Elle m’a fixé avec effroi. « Mais enfin, Roy, on ne veut pas… »

Je me suis concentré pour diriger mon regard sur son œil ouvert. Est-ce un peu curieux d’avoir les yeux marron quand on a les cheveux roux et une peau de neige ? « Vous êtes deux, moi je suis seul, et ce n’est pas un problème. D’accord ? »

Son regard a parcouru de nouveau notre chambre d’enfants. « Merci. »

Je l’ai précédée dans la chambre de papa et maman. J’avais bien aéré. En général, je n’aime pas respirer l’odeur des gens. À part celle de Carl. Carl sentait si ce n’est bon, au moins juste. Il sentait moi. Nous. Quand Carl tombait malade en hiver – ce qui était systématique – je descendais me glisser contre lui. Et son odeur était comme il fallait, même si sa peau était couverte de sueur séchée ou que son haleine sentait le vomi. J’inhalais Carl et je me collais en frissonnant contre son corps brûlant, j’utilisais la chaleur qu’il perdait pour réchauffer ma propre carcasse. La fièvre des uns est le poêle des autres. Habiter là-haut, ça rend pragmatique.

Shannon est allée regarder par la fenêtre. Elle n’avait pas déboutonné son manteau. Elle devait trouver qu’il faisait froid dans la maison. En septembre. Ça promettait pour l’hiver. J’ai entendu Carl se débattre avec les valises dans l’escalier exigu.

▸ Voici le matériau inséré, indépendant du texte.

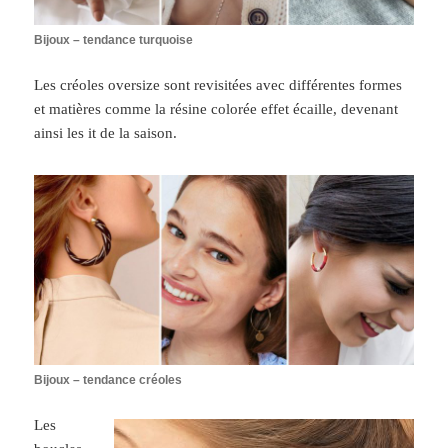
Bijoux – tendance turquoise
Les créoles oversize sont revisitées avec différentes formes
et matières comme la résine colorée effet écaille, devenant
ainsi les it de la saison.
Bijoux – tendance créoles
Les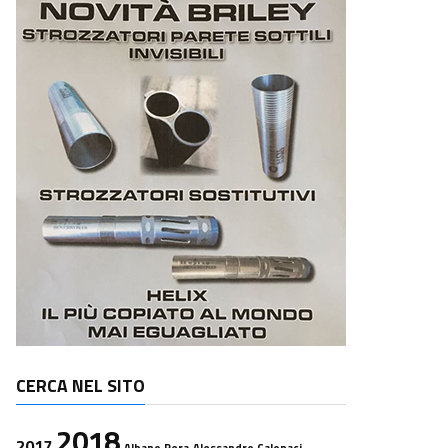
CERCA NEL SITO
2018
2017
Albano Pera
Alessandro Calonaci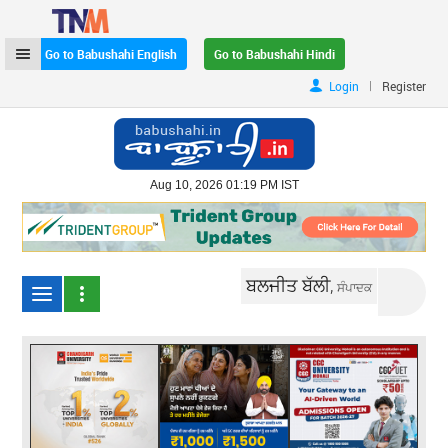
Go to Babushahi English
Go to Babushahi Hindi
|
Login
Register
Aug 10, 2026 01:19 PM IST
ਬਲਜੀਤ ਬੱਲੀ,
ਸੰਪਾਦਕ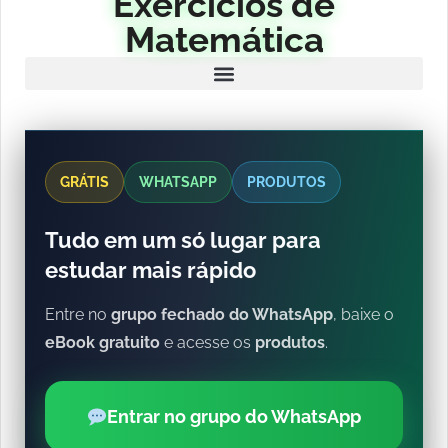
Exercícios de
Matemática
GRÁTIS
WHATSAPP
PRODUTOS
Tudo em um só lugar para
estudar mais rápido
Entre no
grupo fechado do WhatsApp
, baixe o
eBook gratuito
e acesse os
produtos
.
Entrar no grupo do WhatsApp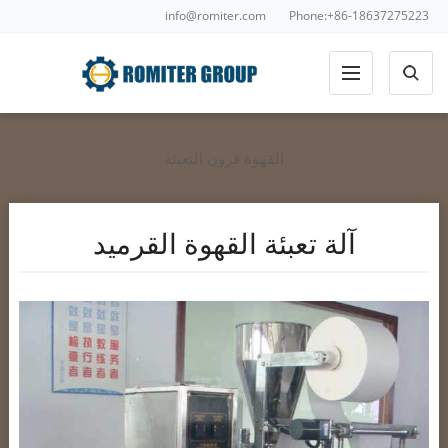
info@romiter.com
Phone:+86-18637275223
القهوة قرون التعبئة
آلة تعبئة القهوة القرميد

« Carl prétend que vous n’êtes pas riches, a-t-elle dit, mais tout ce que je vois d’ici vous appartient, à toi et lui.

— Exact, mais c’est juste du terrain infertile, tout ça.

— Terrain infertile ?

— De la nature sauvage, a expliqué Carl qui arrivait essoufflé, mais souriant, à la porte. Des pâturages pour les moutons et les chèvres. On ne peut pas cultiver grand-chose dans une exploitation de montagne. Comme tu le vois, il n’y a même pas beaucoup de forêt. Mais nous allons travailler cette ligne d’horizon. Hein, Roy ? »

J’ai hoché la tête. Lentement. Comme j’avais vu le faire des paysans d’un certain âge quand j’étais gamin, me disant qu’il se passait derrière ces fronts plissés tant de choses compliquées qu’il aurait été bien trop long, voire impossible, de les exprimer toutes dans notre langue simple de la campagne. Ils semblaient en outre se comprendre sans parler, ces vieux qui hochaient la tête, puisqu’au lent hochement de l’un répondait souvent celui de l’autre. Et voilà que je la hochais lentement, moi aussi. Sans saisir grand-chose de plus maintenant qu’alors.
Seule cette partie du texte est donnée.